Das Publikum traut seinen Augen nicht, als aus dem zweisitzigen Doppeldecker eine Dame steigt und auf das Flugzeug klettert. Mit 150 Stundenkilometern fliegt Friederich Walentin über das Flugfeld, derweil die Wing-Walkerin Peggy Krainz sich mit einem Arm am Flugzeug hält und mit dem andern den Gästen zuwinkt. Dabei sind die Tragflächen mit Stoff bespannt, sodass Krainz vorsichtig sein muss, wo sie ihren Fuss absetzt.

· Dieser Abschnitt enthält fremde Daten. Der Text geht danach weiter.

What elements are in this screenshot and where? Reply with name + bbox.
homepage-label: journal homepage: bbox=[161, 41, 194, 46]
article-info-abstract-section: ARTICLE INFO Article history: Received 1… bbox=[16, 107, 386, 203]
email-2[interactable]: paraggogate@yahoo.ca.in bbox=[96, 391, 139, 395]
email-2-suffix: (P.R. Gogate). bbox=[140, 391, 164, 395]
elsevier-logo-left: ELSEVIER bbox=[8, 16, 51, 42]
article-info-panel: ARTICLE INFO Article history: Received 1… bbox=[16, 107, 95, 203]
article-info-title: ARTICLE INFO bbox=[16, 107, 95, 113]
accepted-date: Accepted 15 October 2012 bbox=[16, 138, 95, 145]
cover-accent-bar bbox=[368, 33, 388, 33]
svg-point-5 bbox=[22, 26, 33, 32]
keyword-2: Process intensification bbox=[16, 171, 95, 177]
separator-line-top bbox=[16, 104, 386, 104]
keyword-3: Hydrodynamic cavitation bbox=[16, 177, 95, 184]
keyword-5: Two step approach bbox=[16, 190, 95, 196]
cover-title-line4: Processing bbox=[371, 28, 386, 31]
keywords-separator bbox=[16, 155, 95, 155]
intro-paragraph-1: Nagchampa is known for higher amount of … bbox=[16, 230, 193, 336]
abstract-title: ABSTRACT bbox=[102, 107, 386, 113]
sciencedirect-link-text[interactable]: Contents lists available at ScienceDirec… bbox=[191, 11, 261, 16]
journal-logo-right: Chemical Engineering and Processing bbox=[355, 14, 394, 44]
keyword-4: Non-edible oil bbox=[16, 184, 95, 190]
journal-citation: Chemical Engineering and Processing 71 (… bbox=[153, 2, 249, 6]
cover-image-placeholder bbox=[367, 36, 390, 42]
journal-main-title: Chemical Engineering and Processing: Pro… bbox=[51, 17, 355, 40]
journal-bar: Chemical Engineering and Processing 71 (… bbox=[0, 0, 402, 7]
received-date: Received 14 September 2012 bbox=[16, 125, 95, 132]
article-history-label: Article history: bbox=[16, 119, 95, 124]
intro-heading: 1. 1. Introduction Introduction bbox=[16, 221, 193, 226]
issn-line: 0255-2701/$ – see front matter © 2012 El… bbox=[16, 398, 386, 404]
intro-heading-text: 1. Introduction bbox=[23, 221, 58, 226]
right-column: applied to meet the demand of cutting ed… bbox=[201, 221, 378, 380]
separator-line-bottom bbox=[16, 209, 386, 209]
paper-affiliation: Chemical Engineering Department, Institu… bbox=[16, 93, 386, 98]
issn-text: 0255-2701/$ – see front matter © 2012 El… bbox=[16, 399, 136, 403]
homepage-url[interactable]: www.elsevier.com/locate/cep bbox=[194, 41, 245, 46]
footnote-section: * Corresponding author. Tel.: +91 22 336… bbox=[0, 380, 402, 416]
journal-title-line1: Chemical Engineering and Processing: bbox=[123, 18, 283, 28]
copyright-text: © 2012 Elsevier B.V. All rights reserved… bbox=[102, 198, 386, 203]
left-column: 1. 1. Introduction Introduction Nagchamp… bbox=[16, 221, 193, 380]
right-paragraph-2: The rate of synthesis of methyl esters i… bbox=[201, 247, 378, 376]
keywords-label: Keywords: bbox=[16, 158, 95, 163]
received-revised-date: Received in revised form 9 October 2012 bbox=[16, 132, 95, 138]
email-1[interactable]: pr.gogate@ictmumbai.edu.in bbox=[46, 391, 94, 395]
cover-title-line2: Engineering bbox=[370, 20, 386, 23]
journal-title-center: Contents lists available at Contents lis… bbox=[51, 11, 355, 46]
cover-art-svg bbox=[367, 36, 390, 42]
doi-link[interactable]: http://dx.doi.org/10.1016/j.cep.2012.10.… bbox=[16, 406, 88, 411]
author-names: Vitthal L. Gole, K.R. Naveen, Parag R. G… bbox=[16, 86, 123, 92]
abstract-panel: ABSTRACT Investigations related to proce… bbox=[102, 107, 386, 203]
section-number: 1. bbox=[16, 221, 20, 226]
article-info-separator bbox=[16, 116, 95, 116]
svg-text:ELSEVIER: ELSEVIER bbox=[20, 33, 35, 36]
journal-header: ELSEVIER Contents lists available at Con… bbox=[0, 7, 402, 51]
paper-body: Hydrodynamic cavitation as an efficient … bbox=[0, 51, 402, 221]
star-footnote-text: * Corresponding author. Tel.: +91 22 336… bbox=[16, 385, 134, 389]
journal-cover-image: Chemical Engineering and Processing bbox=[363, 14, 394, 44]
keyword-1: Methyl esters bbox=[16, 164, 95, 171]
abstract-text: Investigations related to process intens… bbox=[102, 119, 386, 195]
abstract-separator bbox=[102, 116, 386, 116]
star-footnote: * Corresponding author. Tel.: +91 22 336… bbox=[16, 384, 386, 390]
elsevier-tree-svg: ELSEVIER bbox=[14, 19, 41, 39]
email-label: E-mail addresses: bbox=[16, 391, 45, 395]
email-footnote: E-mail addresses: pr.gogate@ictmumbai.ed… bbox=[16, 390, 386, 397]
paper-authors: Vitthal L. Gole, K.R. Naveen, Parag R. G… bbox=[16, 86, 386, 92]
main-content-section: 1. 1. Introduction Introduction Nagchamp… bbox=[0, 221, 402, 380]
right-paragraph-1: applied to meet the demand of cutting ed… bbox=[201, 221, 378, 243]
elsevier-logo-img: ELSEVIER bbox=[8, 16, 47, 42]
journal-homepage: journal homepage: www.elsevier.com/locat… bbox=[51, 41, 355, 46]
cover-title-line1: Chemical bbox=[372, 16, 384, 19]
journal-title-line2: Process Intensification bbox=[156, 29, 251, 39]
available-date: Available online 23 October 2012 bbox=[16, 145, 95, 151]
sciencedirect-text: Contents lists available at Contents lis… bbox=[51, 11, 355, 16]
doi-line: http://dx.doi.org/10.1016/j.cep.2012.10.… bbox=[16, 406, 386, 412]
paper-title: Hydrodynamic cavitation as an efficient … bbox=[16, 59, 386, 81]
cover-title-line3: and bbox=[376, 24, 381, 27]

Es kommt aber noch besser, die Zuschauer halten die Luft an: Die aus dem Jahr 1942 stammende Boeingmaschine Stearman E 75 macht einen Looping - und die Stuntfrau bleibt wie angeklebt stehen. Nur mit Handzeichen können sich der Pilot und die Wing-Walkerin verständigen, das setzt grosses Vertrauen voraus. Einzig bei der Landung zieht sich die österreichische Powerlady wieder auf den Hintersitz zurück, die grasige und unebene Piste würde sie wahrscheinlich recht durchschütteln.

Fast unerträglich laute Hornisse

«Setzen Sie die unentgeltlichen Gehörschutzpfropfen ein und bringen Sie Hunde und Kleinkinder in Deckung», lässt sich der Speaker verlauten. Einige Minuten später donnert der F/A-18C-Hornet der schweizerischen Luftwaffe über die Köpfe. Der Lärm ist kaum auszuhalten, das ganze Laufental erzittert. Elegant zieht er seine Runden, steigt über dem Publikum senkrecht in die Höhe und lässt sich wieder fallen. Mit Feldstechern und Teleobjektiven verfolgen die Fans den Flieger, der mit einem Höllentempo davonbraust.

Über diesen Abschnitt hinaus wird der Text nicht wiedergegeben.